February 19, 2004
Beer Club Meets This Weekend
I’m calling for another Beer Club meeting this weekend. The spot will be the Flying Saucer in downtown Raleigh (unless you’ve got a better idea). Anyone reading is welcome to join us (Beer Club has free memberships).
The mt.net poll has been updated to reflect a choice of which night we should meet this weekend. Come on out and have a cold one.
(If its your first Beer Club meeting, look for the geeks and ask “is this beer club?” We’ll be the first group that doesn’t stare blankly at you. Or, on second thought…)
Your DMV At Work
I suppose the North Carolina DMV is still reeling from the recent surge of driver license applicants hoping their Mexican ID card would still be accepted as ID. In today’s mail was a renewal notice for my car’s registration.
Problem is, I renewed it last month. In fact, the registration notice rightly shows my registration expiring in April 2005. Either the DMV is so desperate for cash that they’re hitting up citizens a year early, or they’ve been mashing too many buttons on their computers over there.
Oh, the joys of guvmint.
(P.S., Russell Capps, the wizard who cooked up the new DMV ID law, is an asshat.)
Cheap Thoughts: Blogging
Writing a blog is like talking to a mirror.
Daytona Rumbles
Seems there is a lot of grumbling from fans about Bush’s visit to the Daytona 500. While that could be expected whenever a President visits a sporting event, it raises eyebrows when it comes from what could be considered a very Bush-friendly crowd.
Former presidents don’t seem to have these issues. When Pinehurst hosted the U.S. Open a few years ago, I was astonished to see George Bush, Sr. casually chatting ten feet behind me, oblivious to his status as a former world leader. There was no security detail surrounding him, nor did anyone search my backpack going in.

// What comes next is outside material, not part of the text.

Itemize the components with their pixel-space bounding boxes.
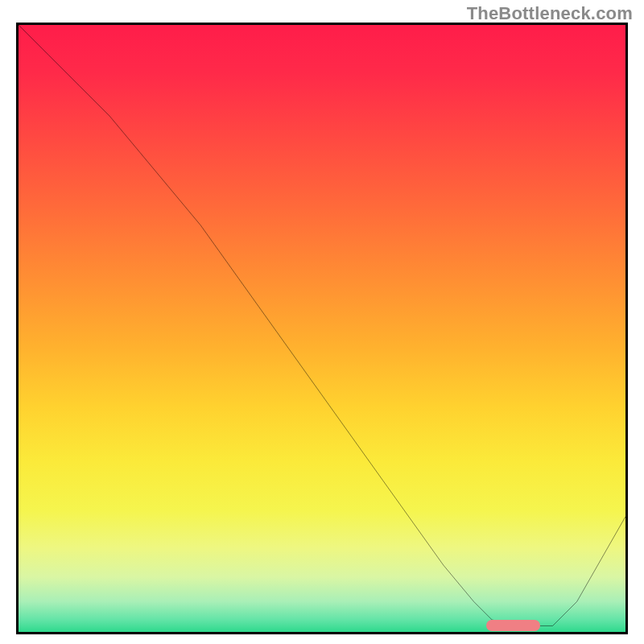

There was nothing advertising his presence, and more importantly: no inconvenience to fellow sports fans.
I suppose Poppy’s former career as an old spymaster makes him comfortable enough to pull such stunts, but life would have been much easier for race fans if Dubya had followed his daddy’s lead.
Read about it in the Daytona Beach News-Journal and at Prospect.
Offshoring – Coming To An Employer Near You
My coworkers and I had an informal chat about offshoring today. Turns out a lot of us are really worried that in a year or two, the software industry might be completely gone here. Talk today on the TriLUG list also leans this way.
How Bush can say – and with a straight face, too – that offshoring jobs is “good for America” is beyond me. The American economy, so dependent on consumerism, will be down for the count if no one has jobs.
I am an optimistic guy by nature, but I can’t help but think we’re in deep, deep trouble.